◆ Work to be completed:
From the entries that follow, pick out all lines holding "Liga".

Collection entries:
:::::
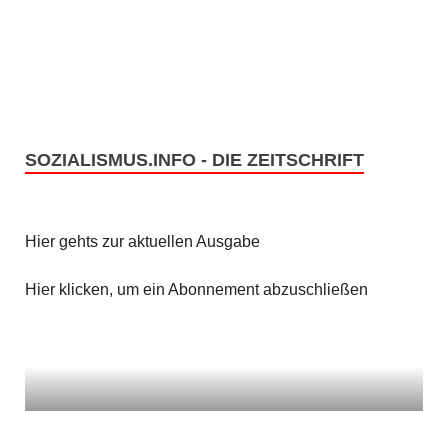
e
s
n
i
c
S
h
u
t
SOZIALISMUS.INFO - DIE ZEITSCHRIFT
c
e
h
n
Hier gehts zur aktuellen Ausgabe
e
-
u
Hier klicken, um ein Abonnement abzuschließen
N
n
a
v
d
i
A
g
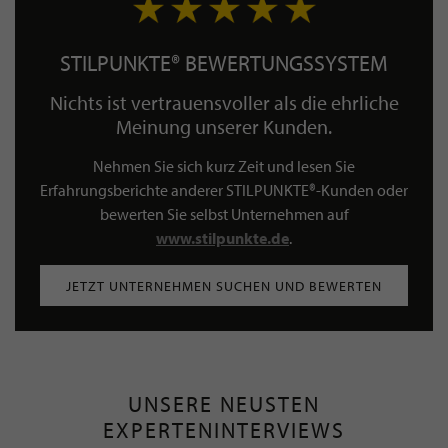
STILPUNKTE® BEWERTUNGSSYSTEM
Nichts ist vertrauensvoller als die ehrliche
Meinung unserer Kunden.
Nehmen Sie sich kurz Zeit und lesen Sie
Erfahrungsberichte anderer STILPUNKTE®-Kunden oder
bewerten Sie selbst Unternehmen auf
www.stilpunkte.de
.
JETZT UNTERNEHMEN SUCHEN UND BEWERTEN
UNSERE NEUSTEN
EXPERTENINTERVIEWS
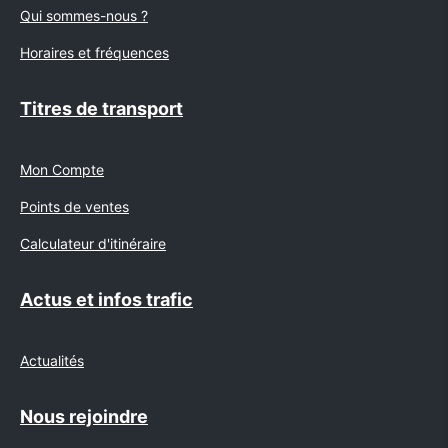
Qui sommes-nous ?
Horaires et fréquences
Titres de transport
Mon Compte
Points de ventes
Calculateur d'itinéraire
Actus et infos trafic
Actualités
Nous rejoindre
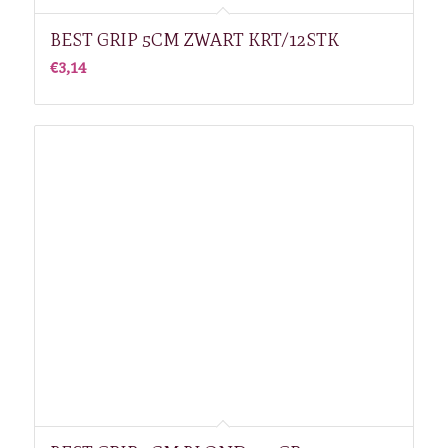
BEST GRIP 5CM ZWART KRT/12STK
€
3,14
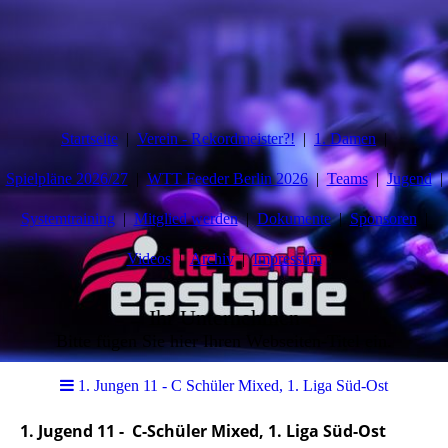
Startseite
Verein - Rekordmeister?!
1. Damen
Spielpläne 2026/27
WTT Feeder Berlin 2026
Teams
Jugend
Systemtraining
Mitglied werden
Dokumente
Sponsoren
Videos
Archiv
Impressum
Ihr Unternehmen
Bitte fügen Sie hier Ihren Webseiten-Titel ein.
1. Jungen 11 - C Schüler Mixed, 1. Liga Süd-Ost
1. Jugend 11 - C-Schüler Mixed, 1. Liga Süd-Ost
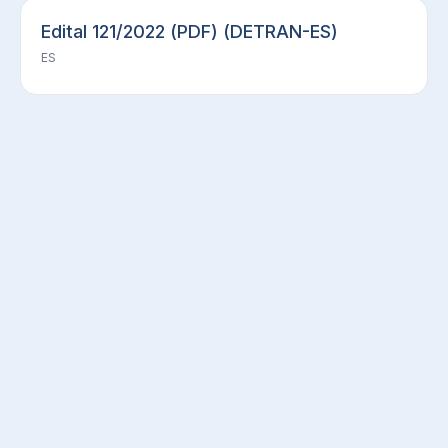
Edital 121/2022 (PDF) (DETRAN-ES)
ES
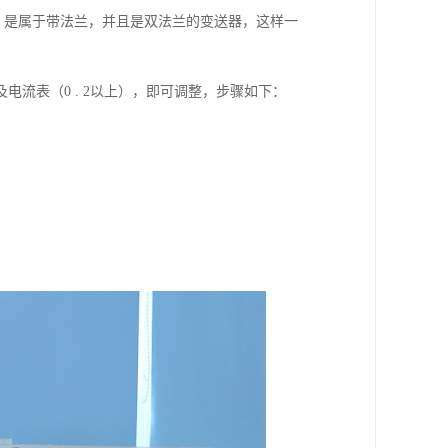
，是属于带法兰，并且是双法兰的变送器，这样一
流表（0 . 2以上），即可调整，步骤如下：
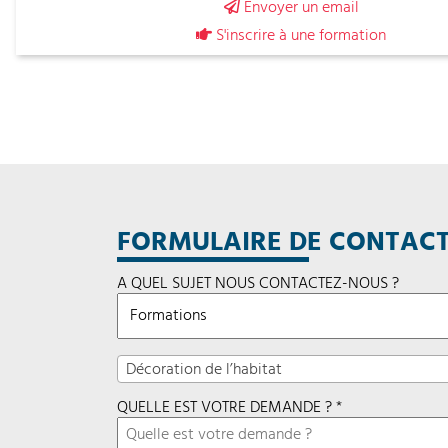
Envoyer un email
S'inscrire à une formation
FORMULAIRE DE CONTAC
A QUEL SUJET NOUS CONTACTEZ-NOUS ?
Décoration de l’habitat
QUELLE EST VOTRE DEMANDE ? *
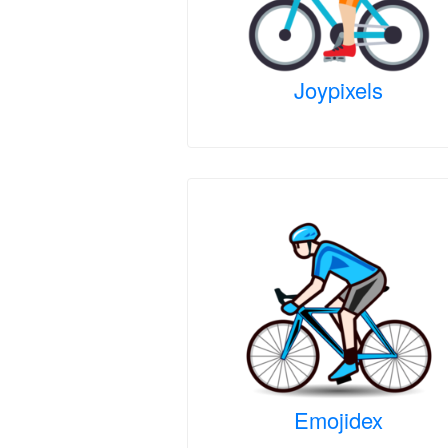
Joypixels
Emojidex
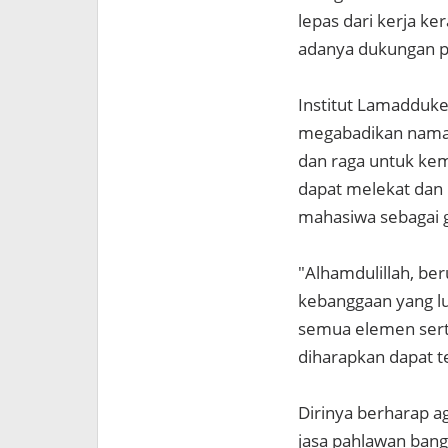
lepas dari kerja k
adanya dukungan p
Institut Lamaddukel
megabadikan nama p
dan raga untuk kem
dapat melekat dan
mahasiwa sebagai 
"Alhamdulillah, be
kebanggaan yang lu
semua elemen sert
diharapkan dapat t
Dirinya berharap ag
jasa pahlawan ban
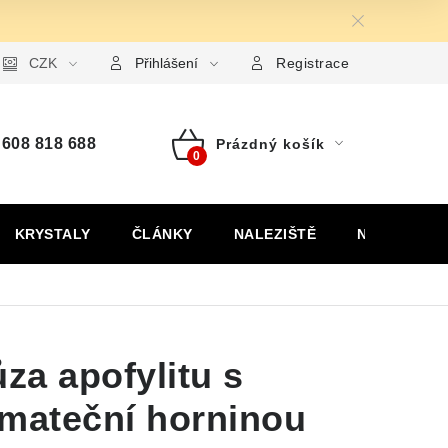
ormulář pro uplatnění reklamace
CZK
Formulář pro odstoupení od
Přihlášení
Registrace
608 818 688
Prázdný košík
Nákupní
košík
KRYSTALY
ČLÁNKY
NALEZIŠTĚ
NÁŠ PŘÍBĚH
ůza apofylitu s
 mateční horninou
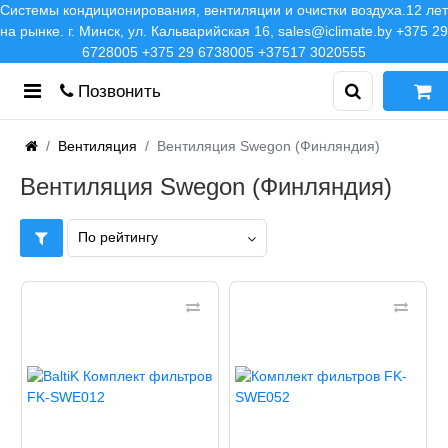
Системы кондиционирования, вентиляции и очистки воздуха.12 лет
на рынке. г. Минск, ул. Кальварийская 16, sales@iclimate.by +375 29
6728005 +375 29 6738005 +37517 3020555
Позвонить
Вентиляция
Вентиляция Swegon (Финляндия)
Вентиляция Swegon (Финляндия)
По рейтингу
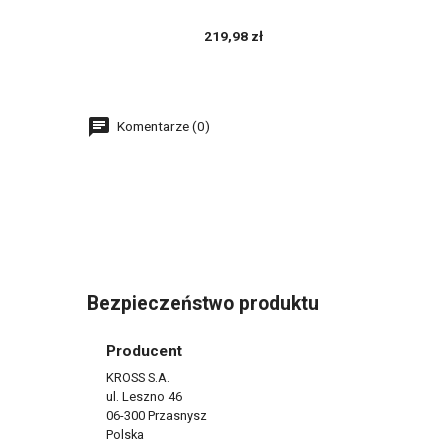
219,98 zł
Komentarze (0)
Bezpieczeństwo produktu
Producent
KROSS S.A.
ul. Leszno 46
06-300 Przasnysz
Polska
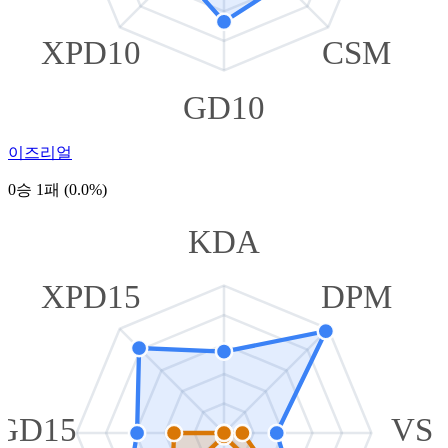
XPD10
CSM
GD10
이즈리얼
0승 1패 (0.0%)
KDA
XPD15
DPM
GD15
VS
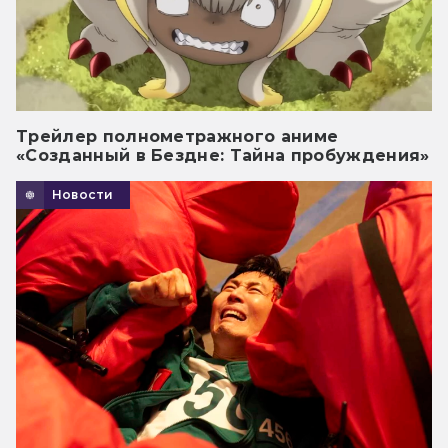
Трейлер полнометражного аниме
«Созданный в Бездне: Тайна пробуждения»
Новости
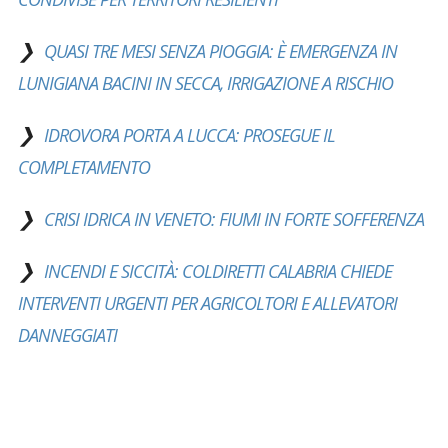
QUASI TRE MESI SENZA PIOGGIA: È EMERGENZA IN
LUNIGIANA BACINI IN SECCA, IRRIGAZIONE A RISCHIO
IDROVORA PORTA A LUCCA: PROSEGUE IL
COMPLETAMENTO
CRISI IDRICA IN VENETO: FIUMI IN FORTE SOFFERENZA
INCENDI E SICCITÀ: COLDIRETTI CALABRIA CHIEDE
INTERVENTI URGENTI PER AGRICOLTORI E ALLEVATORI
DANNEGGIATI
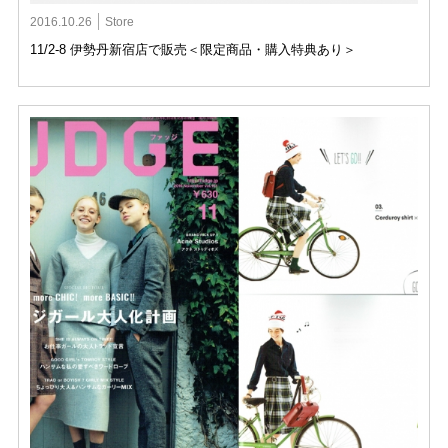
2016.10.26
Store
11/2-8 伊勢丹新宿店で販売＜限定商品・購入特典あり＞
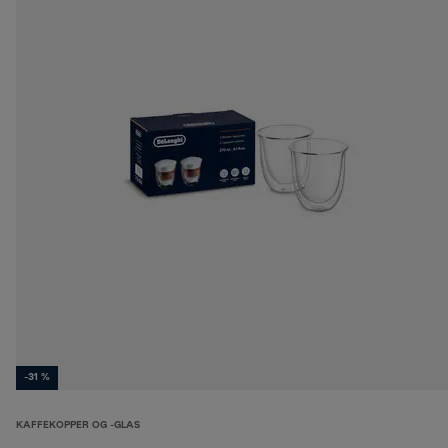
-31 %
KAFFEKOPPER OG -GLAS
:::::
◆ Task output:
1. Jungen 11 - C Schüler Mixed, 1. Liga Süd-Ost
1. Jugend 11 - C-Schüler Mixed, 1. Liga Süd-Ost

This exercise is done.